第15章(2/2)
胡桢磨磨蹭蹭地回了一句:“鸡哥,我觉得你这个想法不太行呢......”
鸡哥:“你让我再思考思考。伯鱼?你怎么想?”
那天晚上是一场够分量的兵荒马乱。
一切安静下来之后卫论把他丢掉的桃子和唢呐都还给了他。
“是不是你的东西?”卫论半抬起手臂,小臂的肌肉线条很结实,很好看。
伯鱼只顾呆呆地点头,手指绞缠着,不知道该不该伸出去拿回自己的东西,道谢都变得迟钝了,视线里卫论的脸庞带来的冲击像个高明的定身术,让他动弹不得。
看伯鱼一副被吓傻的样子,卫论狐疑两秒,把手往他的方向伸:“喏,拿去吧。”
他一声令下,伯鱼的身体机能开始活络,他先是鞠了个躬,然后才惴惴地接过了东西。
“谢谢,谢谢你。”
卫论挥挥手,表示不想听。

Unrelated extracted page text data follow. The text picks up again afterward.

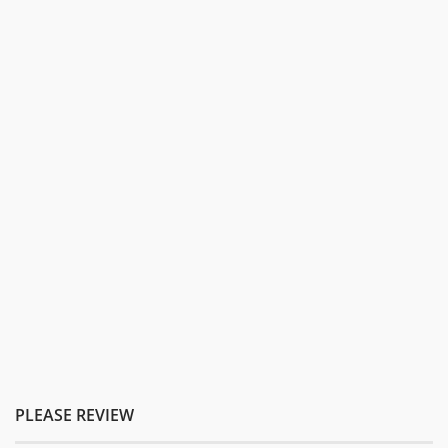
PLEASE REVIEW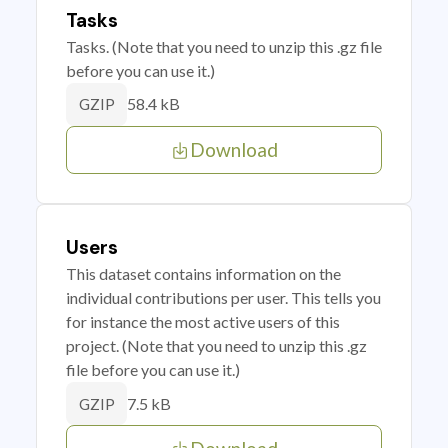
Tasks
Tasks. (Note that you need to unzip this .gz file
before you can use it.)
58.4 kB
GZIP
Download
Users
This dataset contains information on the
individual contributions per user. This tells you
for instance the most active users of this
project. (Note that you need to unzip this .gz
file before you can use it.)
7.5 kB
GZIP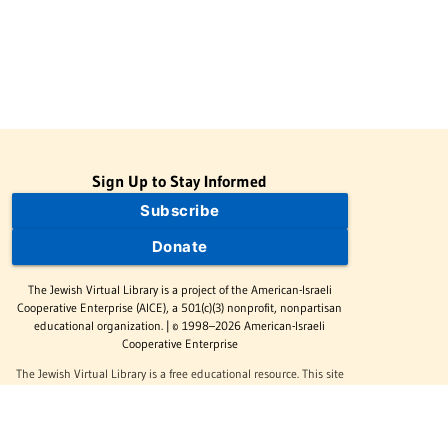
Sign Up to Stay Informed
Subscribe
Donate
The Jewish Virtual Library is a project of the American-Israeli
Cooperative Enterprise (AICE), a 501(c)(3) nonprofit, nonpartisan
educational organization. | © 1998–2026 American-Israeli
Cooperative Enterprise
The Jewish Virtual Library is a free educational resource. This site
may display limited advertising to help support operations.
Advertising is not the primary purpose of this site. This site
includes links to external third-party resources that JVL's editorial
team has selected for their educational value.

他和伯鱼对视一眼,突然有些别扭地补充道:“你今天做的不错。”
这句话听起来不太像同辈之间的相互沟通,卫论天生就不是个会说软话的,不知道为什么见了伯鱼,也可能是听了几次对方吹唢呐的经历,他总是觉得嗓子有些发紧,有些尴尬又紧张的症状。
这句话说完卫论就有些后悔,从记忆里直接调取了教导主任的语气和对话,说起来十分生硬且不伦不类了。
伯鱼却因为被表扬了一句双颊通红。他又鞠一躬,认认真真地说了谢谢。
“伯鱼?大伯?鱼哥?”鸡哥一声声叫他,“睡了?”
“没,没。”伯鱼被他叫得回过神来,“怎么了?”
“明天二审,二审之后还有一个多礼拜咱们就要正式表演了。”鸡哥说,“你上回唢呐没摔坏吧。”
伯鱼老老实实:“没有没有,没问题的。”
“怎么着鸡哥,不打算带我们突击排练一下您那个小话剧了?”胡桢调笑他。
鸡哥惆怅地叹了一口长气:“我想演康德,可是我不会吹唢呐。”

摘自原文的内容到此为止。